He killed her because of me.

Detective Nash Peterson stood over the corpse of Heather Campbell. The clothes that she had worn had been removed and replaced with bruises. The realization that she was murdered due to someone having an agenda towards him struck him like a sledgehammer; his resilience crumbled like sheetrock in an abandoned building.

Surrounded by walls made out of square, ceramic tiles and covered with framed pictures of flowers, fields, with a luminous background, an overwhelming and suffocating grip held tight to his chest. The sharp stench of bleach lingered in the rooms and nearly choked him with each intake of the repugnant air. Broken chatter filled the space of the apartment, but his ears were filled with an irritating ringing that developed the instant his eyes fell upon the first woman he had fallen in love with years earlier.

Eighteen years.

She had been his high school sweetheart. Hot, uncontrollable feelings filled each moment of every day. They had difficulty keeping their hands off each other. As a younger man, just the sight of her caused his heart to swell like a helium-filled balloon. Now, looking down at her made him feel as if someone was clenching his heart with an ironclad hand. Her future had been severed. There was no more love in her life, and no more dreams to see become a reality if she had any dreams at all.

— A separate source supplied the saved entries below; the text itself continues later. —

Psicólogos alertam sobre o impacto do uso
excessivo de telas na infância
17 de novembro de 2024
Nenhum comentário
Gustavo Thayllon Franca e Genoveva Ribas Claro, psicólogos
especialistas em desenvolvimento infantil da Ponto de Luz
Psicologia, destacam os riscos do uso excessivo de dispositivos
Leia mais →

It’s been years since they had talked, and after all that time, he didn’t get to see the alluring beauty of her smile. The glistening that owned her eyes like a fresh pearl found from within a mollusk off the shores of Sri Lanka. Instead, he was standing in her bathroom taking in the sight of her head resting against the porcelain edge of the bathtub. Her long blonde hair flowed over her shoulders, barely concealing her breasts. The tips of her hair no longer blonde, but instead a dark amber. Her left leg bent at the knee as her foot hung over the edge. Most of Heather’s petite frame was purplish-blue from a severe beating. When his eyes had to painstakingly see the width of the wound that spread across her throat, his struggle was less from the sight of death and more from the sudden savagery to someone in order to get to him.

The person who stole Heather’s life had had his own type of fun with her before he slit her throat. There was no possible way she hadn’t suffered before the enchanting light that once filled her eyes disappeared into some otherworldly atmosphere.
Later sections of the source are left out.